Concept              | Concept Freq | Definition
====================================================================
artifact             | 6.817%       |  a man-made object taken as a whole
living_thing         | 5.477%       |  a living (or once living) entity
act                  | 5.372%       |  something that people do or cause to happen
person               | 5.185%       |  a human being
content              | 4.789%       |  the sum or range of what has been perceived, discovered, or learned
tell                 | 2.412%       |  let something be known
condition            | 2.237%       |  a state at a particular time
process              | 2.237%       |  (psychology) the performance of some composite cognitive activity; an operation that affects mental contents
happening            | 1.993%       |  an event that happens
time_period          | 1.818%       |  an amount of time
body_part            | 1.725%       |  any part of an organism such as an organ or extremity
natural_object       | 1.631%       |  an object occurring naturally; not made by man
region               | 1.608%       |  a large indefinite location on the surface of the Earth
request              | 1.503%       |  express the need or desire for; ask for
substance            | 1.445%       |  the real physical matter of which a person or thing consists
writing              | 1.328%       |  the work of a writer; anything expressed in letters of the alphabet (especially when considered from the point of view of style and effect)
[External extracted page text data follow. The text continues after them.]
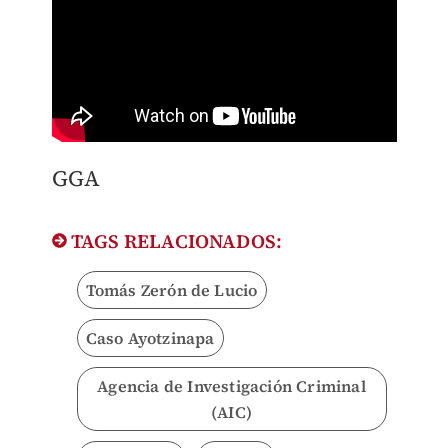
​GGA
TAGS RELACIONADOS:
Tomás Zerón de Lucio
Caso Ayotzinapa
Agencia de Investigación Criminal
(AIC)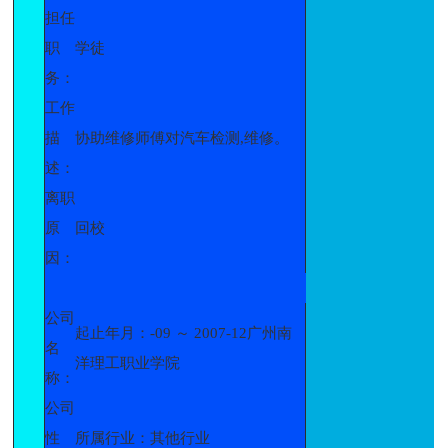
担任
职
学徒
务：
工作
描
协助维修师傅对汽车检测,维修。
述：
离职
原
回校
因：
公司
起止年月：-09 ～ 2007-12广州南
名
洋理工职业学院
称：
公司
性
所属行业：其他行业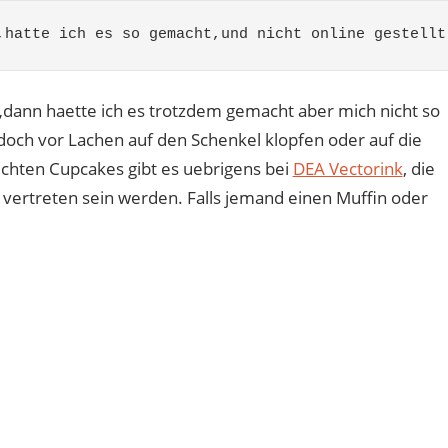
,hatte ich es so gemacht,und nicht online gestellt
 „dann haette ich es trotzdem gemacht aber mich nicht so
och vor Lachen auf den Schenkel klopfen oder auf die
e echten Cupcakes gibt es uebrigens bei
DEA Vectorink
, die
 vertreten sein werden. Falls jemand einen Muffin oder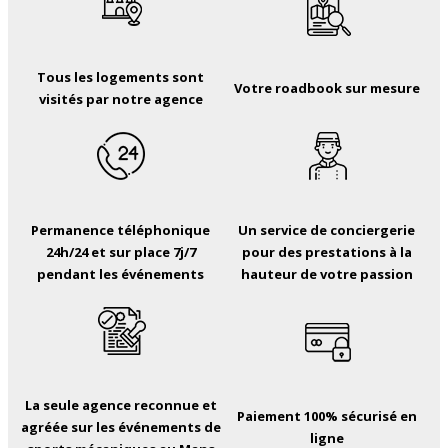
Tous les logements sont
Votre roadbook sur mesure
visités par notre agence
Permanence téléphonique
Un service de conciergerie
24h/24 et sur place 7j/7
pour des prestations à la
pendant les événements
hauteur de votre passion
La seule agence reconnue et
Paiement 100% sécurisé en
agréée sur les événements de
ligne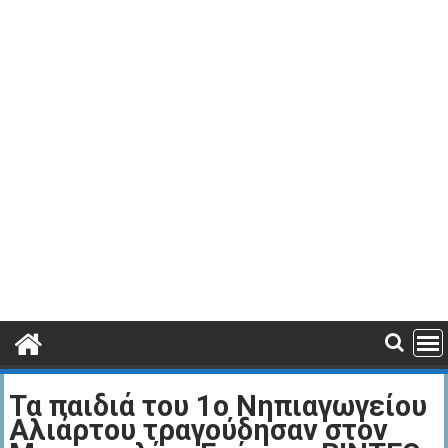
Τα παιδιά του 1ο Νηπιαγωγείου
Αλιάρτου τραγούδησαν στον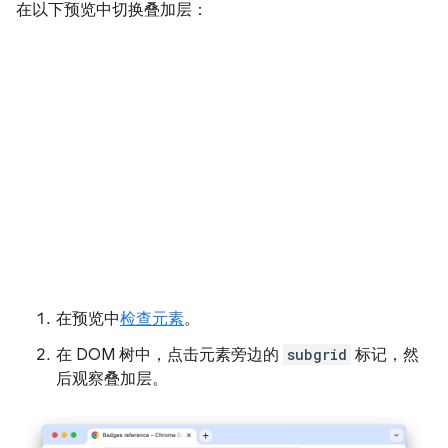
在以下预览中切换叠加层：
在预览中
检查元素
。
在 DOM 树中，点击元素旁边的
subgrid
标记，然
后观察叠加层。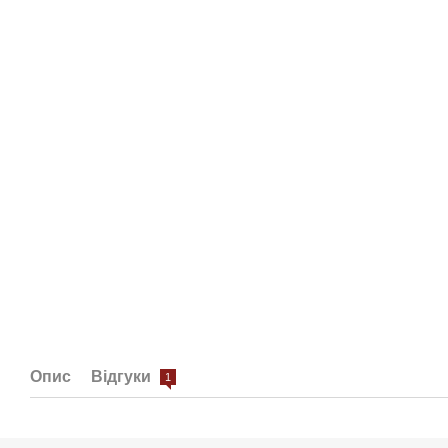
Опис
Відгуки
1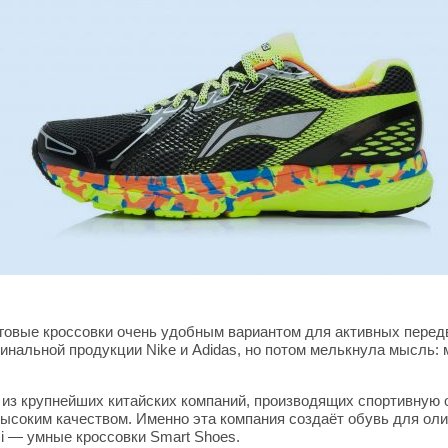
еговые кроссовки очень удобным вариантом для активных перед
инальной продукции Nike и Adidas, но потом мелькнула мысль: м
й из крупнейших китайских компаний, производящих спортивную 
высоким качеством. Именно эта компания создаёт обувь для ол
i — умные кроссовки Smart Shoes.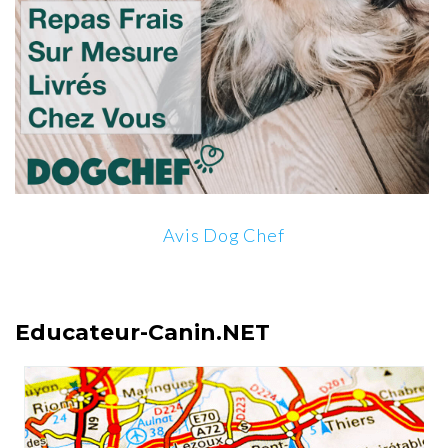
Avis Dog Chef
Educateur-Canin.NET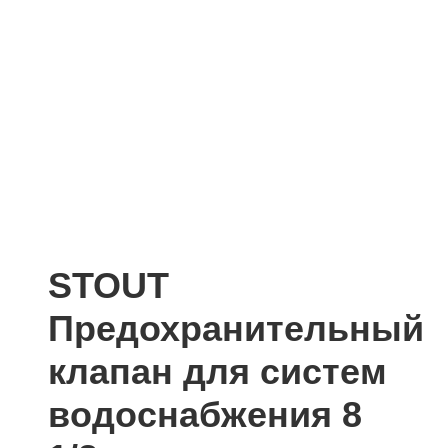
STOUT
Предохранительный
клапан для систем
водоснабжения 8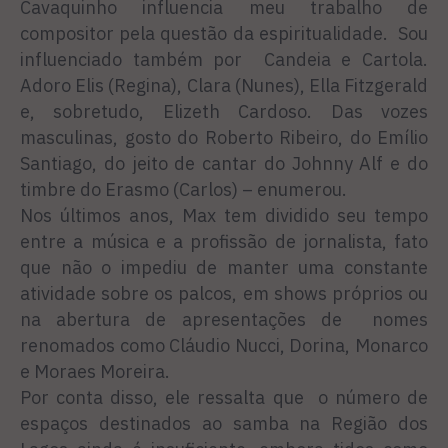
Cavaquinho influencia meu trabalho de
compositor pela questão da espiritualidade. Sou
influenciado também por Candeia e Cartola.
Adoro Elis (Regina), Clara (Nunes), Ella Fitzgerald
e, sobretudo, Elizeth Cardoso. Das vozes
masculinas, gosto do Roberto Ribeiro, do Emílio
Santiago, do jeito de cantar do Johnny Alf e do
timbre do Erasmo (Carlos) – enumerou.
Nos últimos anos, Max tem dividido seu tempo
entre a música e a profissão de jornalista, fato
que não o impediu de manter uma constante
atividade sobre os palcos, em shows próprios ou
na abertura de apresentações de nomes
renomados como Cláudio Nucci, Dorina, Monarco
e Moraes Moreira.
Por conta disso, ele ressalta que o número de
espaços destinados ao samba na Região dos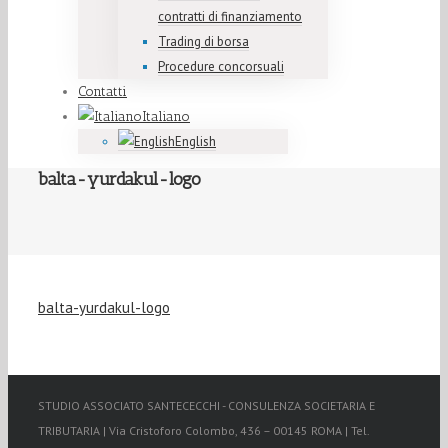
contratti di finanziamento
Trading di borsa
Procedure concorsuali
Contatti
Italiano
English
balta-yurdakul-logo
balta-yurdakul-logo
STUDIO ASSOCIATO SANTECECCHI - CONSULENZA SOCIETARIA E
TRIBUTARIA | Via Cristoforo Colombo, 436 – 00145 ROMA | Tel.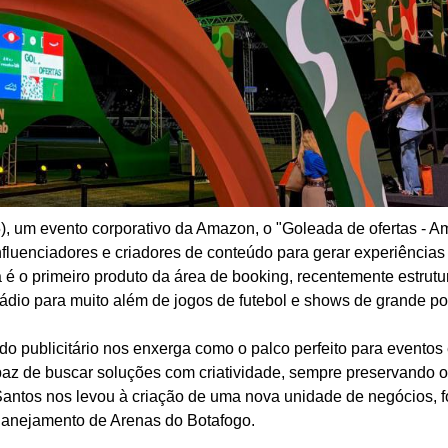
15), um evento corporativo da Amazon, o "Goleada de ofertas - 
nfluenciadores e criadores de conteúdo para gerar experiências
a é o primeiro produto da área de booking, recentemente estrut
ádio para muito além de jogos de futebol e shows de grande po
do publicitário nos enxerga como o palco perfeito para eventos 
paz de buscar soluções com criatividade, sempre preservando o
 Santos nos levou à criação de uma nova unidade de negócios,
Planejamento de Arenas do Botafogo.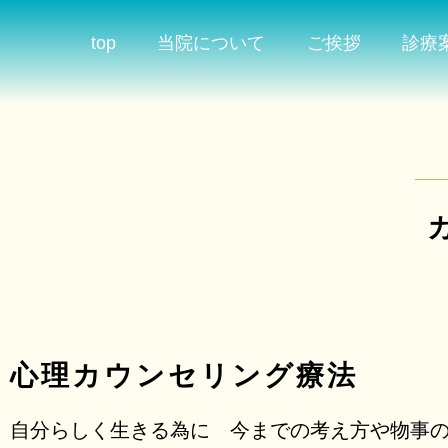
top
当院について
ご挨拶
診療
心理カウンセリング療法
自分らしく生きる為に 今までの考え方や物事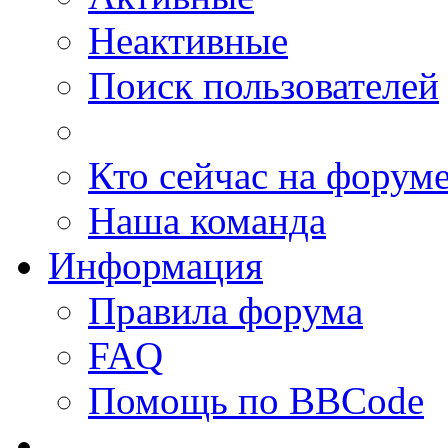
Неактивные
Поиск пользователей
Кто сейчас на форум
Наша команда
Информация
Правила форума
FAQ
Помощь по BBCode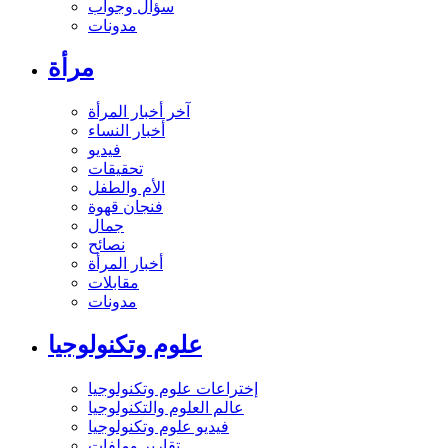
سؤال وجواب
مدونات
مرأة
آخر أخبار المرأة
أخبار النساء
فيديو
تحقيقات
الأم والطفل
فنجان قهوة
جمال
نصائح
أخبار المرأة
مقابلات
مدونات
علوم وتكنولوجيا
إختراعات علوم وتكنولوجيا
عالم العلوم والتكنولوجيا
فيديو علوم وتكنولوجيا
تقارير وملفات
number               | 1.305%       |  a concept of quantity involving zero and units
point                | 1.247%       |  the precise location of something; a spatially limited location
information          | 1.119%       |  knowledge acquired through study or experience or instruction
material             | 1.107%       |  the tangible substance that goes into the makeup of a physical object

Reflection

I tweaked some of the arguments to this method which perhaps makes it not the best for automatic concept extraction. I need to think more about ways to exclude hypernyms too high on the tree or on finding good defaults for this function.